While I was investigating potential congestion issues in the roaming backhaul link of mobile networks I noticed again once more that this is by far not the only place where network operators are not providing enough capacity during busy hours in the evening. Another unfortunate example are fixed line access networks. Here are two examples over which I trip frequently.
I have a couple of servers running in Paris connected to SFR’s consumer fiber access network. During the daytime I have no problem accessing these servers at the subscribed fiber speed of 250 Mbit/s in the downlink and 50 Mbit/s in the uplink direction. In the evening hours, there is heavy congestion however and between 8 pm and midnight it is not uncommon to get a high packet loss rate and data rates in the (very) few megabits/s. For this case I got a fix because the congestion appears on the transit or peering link of Telecom Italia that is used between my access network provider in Germany and SFR in Paris. No so sparkling… When I reroute my traffic via a server at a cloud provider that uses a different peering/transit link, I am back to full speed.
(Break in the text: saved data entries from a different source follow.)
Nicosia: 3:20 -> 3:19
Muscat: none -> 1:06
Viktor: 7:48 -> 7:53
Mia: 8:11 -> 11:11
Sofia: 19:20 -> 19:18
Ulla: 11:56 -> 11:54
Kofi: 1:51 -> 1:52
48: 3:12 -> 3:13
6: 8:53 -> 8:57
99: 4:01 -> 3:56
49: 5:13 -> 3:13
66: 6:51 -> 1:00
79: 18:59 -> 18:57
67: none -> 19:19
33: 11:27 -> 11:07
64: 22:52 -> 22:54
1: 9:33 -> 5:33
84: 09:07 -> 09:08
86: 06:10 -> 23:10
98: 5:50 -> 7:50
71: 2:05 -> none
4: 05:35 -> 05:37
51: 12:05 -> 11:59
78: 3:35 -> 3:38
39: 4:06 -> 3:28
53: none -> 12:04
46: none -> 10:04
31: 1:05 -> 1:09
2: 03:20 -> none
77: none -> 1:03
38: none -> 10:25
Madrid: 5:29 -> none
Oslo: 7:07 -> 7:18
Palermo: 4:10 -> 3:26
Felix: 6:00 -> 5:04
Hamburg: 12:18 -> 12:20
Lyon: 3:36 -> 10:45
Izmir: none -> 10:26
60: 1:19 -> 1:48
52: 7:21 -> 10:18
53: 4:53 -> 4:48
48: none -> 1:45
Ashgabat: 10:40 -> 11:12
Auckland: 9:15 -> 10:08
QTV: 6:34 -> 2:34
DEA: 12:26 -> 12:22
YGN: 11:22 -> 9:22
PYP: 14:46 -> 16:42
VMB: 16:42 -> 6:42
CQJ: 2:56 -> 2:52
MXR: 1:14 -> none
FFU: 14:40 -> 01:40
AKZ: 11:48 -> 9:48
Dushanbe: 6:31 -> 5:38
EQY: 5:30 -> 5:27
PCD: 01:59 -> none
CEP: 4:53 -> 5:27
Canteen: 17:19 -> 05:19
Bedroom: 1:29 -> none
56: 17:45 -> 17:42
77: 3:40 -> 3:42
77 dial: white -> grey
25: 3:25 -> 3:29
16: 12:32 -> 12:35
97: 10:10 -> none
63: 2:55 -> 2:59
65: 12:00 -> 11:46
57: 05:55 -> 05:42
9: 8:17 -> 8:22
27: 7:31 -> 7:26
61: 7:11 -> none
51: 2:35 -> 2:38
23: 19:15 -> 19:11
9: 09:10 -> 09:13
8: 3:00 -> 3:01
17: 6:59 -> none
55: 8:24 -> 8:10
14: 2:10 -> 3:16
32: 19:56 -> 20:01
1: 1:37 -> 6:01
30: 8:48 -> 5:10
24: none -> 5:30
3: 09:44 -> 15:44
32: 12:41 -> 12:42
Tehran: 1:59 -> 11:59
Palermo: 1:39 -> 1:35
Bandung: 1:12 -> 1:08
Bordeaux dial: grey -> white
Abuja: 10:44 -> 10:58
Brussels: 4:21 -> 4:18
The other example I frequently encounter is accessing a server that is in the network of French fixed and mobile access provider Bouygues Telecom. Again, things are fine during the day, but in the evening, speed drops to single mbit/s levels in both directions. This makes me wonder a bit if both cases are just a matter of negligence or if there is actually a strategy behind it to force big content providers to double pay by making the default transit/peering congested during prime time so they are forced to pay for direct interconnect?
One thought on “Congested Peering and Transit”
How much packet loss do you have? Depending on RTT TCP throughput may decrease siginificantly already at packet loss ratio 2%. Switching TCP Congestion Control, e.g. to BBR or westwood may also add more resilience.